This light and fluffy omelet is prepared in a skillet and involves little more than eggs, cheese, and a few long minutes than a traditional soufflé.
The answer to the age-old dilemma of whether the chicken or the egg came first is simple: the egg, according to evolutionary biology. However, determining the order of appearance of the soufflé omelet against the more traditional soufflé is a bit more complicated.

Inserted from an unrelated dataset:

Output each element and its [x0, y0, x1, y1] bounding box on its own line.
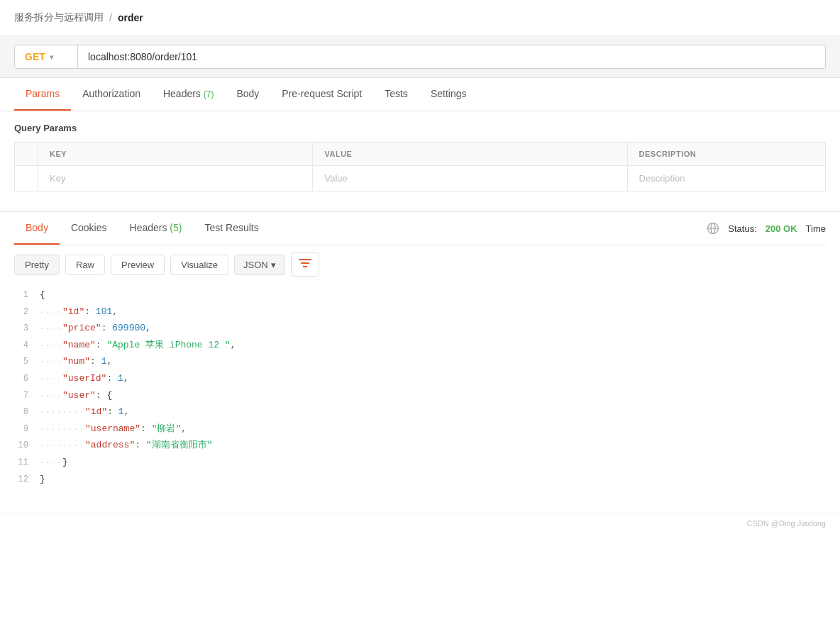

According to David Lebovitz, the soufflé omelet was conceived in 1888 by Annette Poulard, the original proprietor of the Norman restaurant La Mère Poulard. Or, at the very least, it claims she devised the unique soufflé omelet dish served there, which, if true, isn’t much of a claim. That would be around a century after Antoine Beauvilliers, who is frequently referred to as the “inventor of soufflé,” and about 50 years after Antonin Carême, one of the founding fathers of classic French cuisine, who created hundreds upon dozens of his soufflé recipes.
Meanwhile, Harold McGee included Vincent La Chapelle’s even-earlier “omelet soufflé” recipe from 1742 in On Food and Cooking, which calls for veal kidneys and sugar. It’s all a little hazy (as are kidneys and sugar—what were they thinking?).
Because that is the easiest explanation, common sense strongly favors the soufflé omelet arriving first. While the traditional soufflé is made by mixing eggs into a foundation such as a béchamel or pastry cream, the soufflé omelet is made entirely with eggs.
Unlike a regular French omelet, made by beating the eggs whole and pouring them into a heated pan, the eggs in a soufflé omelet are first separated. In one bowl, beat the yolks until stiff peaks form, and in another, whip the whites until stiff peaks form. They’re then folded back together to form a frothy mixture, which is cooked in a skillet until browned on the bottom and just barely set on top.
Given the low barrier to entry, the soufflé omelet is the best approach to practice producing any type of soufflé. You can do it if you have some eggs and a few minutes to beat the whites. There’s no need to preheat the oven or prepare a soufflé dish, and there’s no need to make a béchamel or pastry cream base or bake it until puffed and browned.
Even better, once you’ve successfully made a soufflé omelet—which you’ll do on the first try because it’s simple—you’ll be free of any lingering doubts about your ability to make a classic soufflé because the challenge of one is the challenge of the other, and it’s not much of a challenge at all.
While the soufflé omelet can build your confidence while preparing conventional soufflés, it’s also a valid dish, wonderful as a light breakfast, lunch, or dinner.
How to Whip up the Omelette Base
The procedure is as follows: To begin, whisk the yolks with a hefty amount of salt. It’s vital to add the salt early since you don’t want to deflate the mixture later while trying to properly distribute it into the beaten whites. You’ll need a little more salt than the yolks appear to require because you’ll also need enough to season the whites.
Next, whip the whites until stiff peaks form, which means they won’t collapse when lifted with a whisk. As with the classic soufflé, I believe in putting in some elbow grease to beat the whites by hand. It provides you greater control and makes it easier to determine when the eggs have reached the ideal degree of firmness: Soft peaks, as seen in the left image above, will softly bend. Stiff peaks, such as the one shown on the right, will stick straight up. It’s not nearly as difficult as some make it out to be. However, if you want, you can use a hand mixer or a stand mixer.
To loosen the whites, fold half of them into the yolks. Don’t worry about deflating the first addition of whites; the goal is a well-mixed, loose base.
This is when I would add any flavorings, such as herbs or cheese, which I highly recommend—a plain-egg soufflé omelet is not nearly as appetizing as one might think. It’s as if the integrated air imparts a raw-egg fragrance. Cheese manages to mask that flavor.
The Best Method for Cooking
I’ve read recipes for soufflé omelets that call for or against covering the pan. I tried both approaches and was disappointed with the uncovered version, which left too much of the top layer soupy and uncooked. I had much better results when I covered the skillet just long enough for the eggs to barely set on top and any extra cheese to melt.
Then remove it from the pan and place it on a platter, folding the fluffy giant over itself. It’s a marvel to behold and much more enjoyable to eat because it’s soft and light.
Regardless of which type of soufflé was conceived first, this will be top on your list of soufflés to make on a regular basis because it’s so simple.